Writing Disabled Characters #OpenBookBlogHop

Image contains: Abbie, smiling.

Welcome to another edition of Open Book Blog Hop. This week’s question is: “Do you write diverse characters? If so, how do you avoid cultural insensitivity?”


The only diverse characters I’ve written are those with disabilities. In my first novel, We Shall Overcome, my main character, Lisa, is visually impaired. She falls in love with a policeman whose sister is also visually impaired. Lisa participates in a support group for the visually impaired, which consists mostly of senior citizens.

In The Red Dress, Eve, my main character, has a sister-in-law, Polly, who is blind. Although Polly doesn’t appear in the novel, she is mentioned. She lives independently and works as a computer programmer. Also, Eve’s mother, who lives in a nursing home, is confined to a wheelchair and suffers from dementia. My new novel due out this fall, Why Grandma Doesn’t Know Me, is centered around a grandmother, who also lives in a nursing home and is confined to a wheelchair and also suffers from dementia.

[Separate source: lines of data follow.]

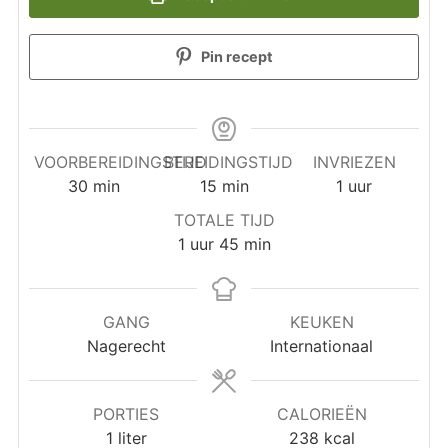
Pin recept
VOORBEREIDINGSTIJD
BEREIDINGSTIJD
INVRIEZEN
minuten
minuten
uur
30
min
15
min
1
uur
TOTALE TIJD
uur
minuten
1
uur
45
min
GANG
KEUKEN
Nagerecht
Internationaal
PORTIES
CALORIEËN
1
liter
238
kcal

For fifteen years, I worked as a registered music therapist with nursing home residents, most of whom suffered from dementia. I facilitated a support group for visually impaired adults, which has consisted mostly of senior citizens. I used these experiences, along with those associated with my own visual impairment, to portray these characters as realistically as possible.


If you’re a blogger, you can click here to participate in this week’s hop and read what others have to say.


For those of you who use the National Library Service for the Blind and Print Disabled, The Red Dress is available for download from their site here. No matter how you read it, please be sure to review it wherever you can. That goes for all my books. Thank you for stopping by. Stay safe, happy, and healthy.


New! The Red Dress

Copyright July 2019 by DLD Books

Image contains: young, dark-haired woman in red dress holding flowers

When Eve went to her high school senior prom, she wore a red dress that her mother had made for her. That night, after dancing with the boy of her dreams, she caught him in the act with her best friend. Months later, Eve, a freshman in college, is bullied into giving the dress to her roommate. After her mother finds out, their relationship is never the same again.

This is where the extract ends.